Ministerstwo chce kobietom ułatwić powrót do pracy. A jakie są propozycje dla kobiet, które świadomie dokonują innego wyboru: wolą na jakiś czas przerwać pracę i zająć się dzieckiem?

— Państwo gwarantuje takim kobietom urlop macierzyński, w tym roku wydłużony o dwa tygodnie, podczas którego otrzymują pełne wynagrodzenie. Po urlopie mogą skorzystać z urlopu wychowawczego, a państwo opłaca za nie składki emerytalne, rentowe i ubezpieczenie zdrowotne do końca 2011 roku od płacy minimalnej, a od 2012 roku od 60 proc. przeciętnego wynagrodzenia. Kodeks pracy gwarantuje kobiecie powrót na uprzednio zajmowane stanowisko.

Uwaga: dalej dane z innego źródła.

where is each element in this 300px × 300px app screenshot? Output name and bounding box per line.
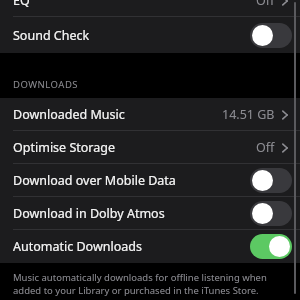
- button[interactable]: Optimise Storage: [0, 131, 300, 164]
- staticText: 14.51 GB: [222, 106, 275, 123]
- staticText: Optimise Storage: [13, 139, 115, 156]
- button[interactable]: Downloaded Music: [0, 98, 300, 131]
- button[interactable]: EQ: [0, 0, 300, 17]
- staticText: DOWNLOADS: [13, 78, 79, 91]
- staticText: Download over Mobile Data: [13, 172, 176, 189]
- staticText: Automatic Downloads: [13, 238, 142, 255]
- staticText: Music automatically downloads for offlin…: [13, 271, 284, 297]
- staticText: Off: [256, 139, 275, 156]
- staticText: Download in Dolby Atmos: [13, 205, 165, 222]
- button[interactable]: Toggle off: [250, 23, 292, 48]
- staticText: Downloaded Music: [13, 106, 125, 123]
- button[interactable]: Toggle on: [250, 234, 292, 259]
- staticText: Off: [256, 0, 275, 9]
- button[interactable]: Toggle off: [250, 168, 292, 193]
- staticText: Sound Check: [13, 27, 90, 44]
- button[interactable]: Download over Mobile Data: [0, 164, 300, 197]
- staticText: EQ: [13, 0, 30, 9]
- button[interactable]: Toggle off: [250, 201, 292, 226]
- button[interactable]: Download in Dolby Atmos: [0, 197, 300, 230]
- button[interactable]: Automatic Downloads: [0, 230, 300, 263]
- button[interactable]: Sound Check: [0, 17, 300, 53]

Kiedy podczas niedawnego kongresu dla rodzin w sejmie omawiała Pani założenia projektu nowej ustawy, z sali odzywały się głosy rodzin, że to ustawa pozarodzinna. Nie ma w niej mowy o rodzinie, która chce zająć się dzieckiem.

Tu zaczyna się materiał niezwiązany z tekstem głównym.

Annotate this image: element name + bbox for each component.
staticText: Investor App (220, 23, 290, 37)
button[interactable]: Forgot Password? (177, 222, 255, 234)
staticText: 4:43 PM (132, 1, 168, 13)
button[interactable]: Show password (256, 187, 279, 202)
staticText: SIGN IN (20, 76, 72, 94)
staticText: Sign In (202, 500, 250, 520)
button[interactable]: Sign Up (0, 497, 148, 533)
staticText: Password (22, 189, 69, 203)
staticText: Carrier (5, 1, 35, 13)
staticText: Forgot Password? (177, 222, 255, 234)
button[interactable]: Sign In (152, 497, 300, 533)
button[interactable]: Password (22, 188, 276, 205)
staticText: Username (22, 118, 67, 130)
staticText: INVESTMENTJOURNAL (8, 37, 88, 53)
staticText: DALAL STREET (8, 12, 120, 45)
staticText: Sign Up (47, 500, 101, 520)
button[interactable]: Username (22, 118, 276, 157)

— Nie zgadzam się z tym zarzutem. Jak można mówić, że ustawa nie zajmuje się rodziną, jeżeli gwarantuje różne formy opieki nad dziećmi?! Żłobek czy klub dziecięcy ma pomóc rodzinie, a nie ją zastąpić. To tak, jakbyśmy postawili zarzut matce, która wynajęła nianię, że nie kocha swojego dziecka, bo skorzystała z pomocy.

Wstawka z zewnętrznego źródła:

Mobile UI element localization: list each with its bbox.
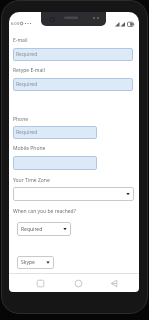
staticText: When can you be reached? <box>13 208 76 215</box>
button[interactable] <box>13 156 97 170</box>
staticText: Required <box>16 81 38 88</box>
staticText: Required <box>16 129 38 136</box>
button[interactable]: Skype <box>17 256 54 269</box>
button[interactable]: Required <box>13 48 133 61</box>
button[interactable] <box>13 187 134 201</box>
button[interactable]: Required <box>13 78 133 91</box>
staticText: Required <box>16 51 38 58</box>
button[interactable] <box>66 275 92 292</box>
staticText: E-mail <box>13 37 28 44</box>
staticText: Your Time Zone <box>13 177 50 184</box>
staticText: Skype <box>21 259 35 266</box>
staticText: 6:00 <box>11 21 19 26</box>
staticText: Phone <box>13 116 29 123</box>
staticText: Required <box>21 226 43 233</box>
button[interactable] <box>27 275 53 292</box>
button[interactable] <box>101 275 127 292</box>
button[interactable]: Required <box>13 126 97 139</box>
button[interactable]: Required <box>17 222 71 236</box>
staticText: Mobile Phone <box>13 145 46 152</box>
staticText: Retype E-mail <box>13 67 45 74</box>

Dlaczego, zamiast inwestować w budowę żłobków i przedszkoli, nie możemy po prostu tych pieniędzy zainwestować w opiekę rodzinną? Dlaczego pieniądze nie mogą iść za dzieckiem: do żłobka, asystentów, niań albo też do mamy, która się zajmuje swoim maleństwem?

— Kiedyś dziecko wychowywało się w rodzinie wielopokoleniowej, wśród babć, dziadków, cioć i wujków. Dziś większość kobiet pracuje. Państwo musi pomóc godzić rolę rodzica i pracownika. Dlatego tak ważne jest budowanie żłobków, klubów dziecięcych czy przedszkoli. Matki, które zostają w domu, mogą skorzystać z urlopu wychowawczego. Państwo opłaca za nie składki emerytalno-rentowe oraz ubezpieczenie zdrowotne. Dzięki temu lata spędzone z dzieckiem są zaliczane do stażu ubezpieczeniowego.

Kiedy ustawa o opiece nad małymi dziećmi wejdzie w życie?

— Mam nadzieję, że zostanie uchwalona w czwartym kwartale tego roku.

A kiedy zacznie obowiązywać ustawa o pieczy zastępczej, która poprawiłaby sytuację rodzin zastępczych? Rok temu ta ustawa ugrzęzła z powodu cięć w budżecie.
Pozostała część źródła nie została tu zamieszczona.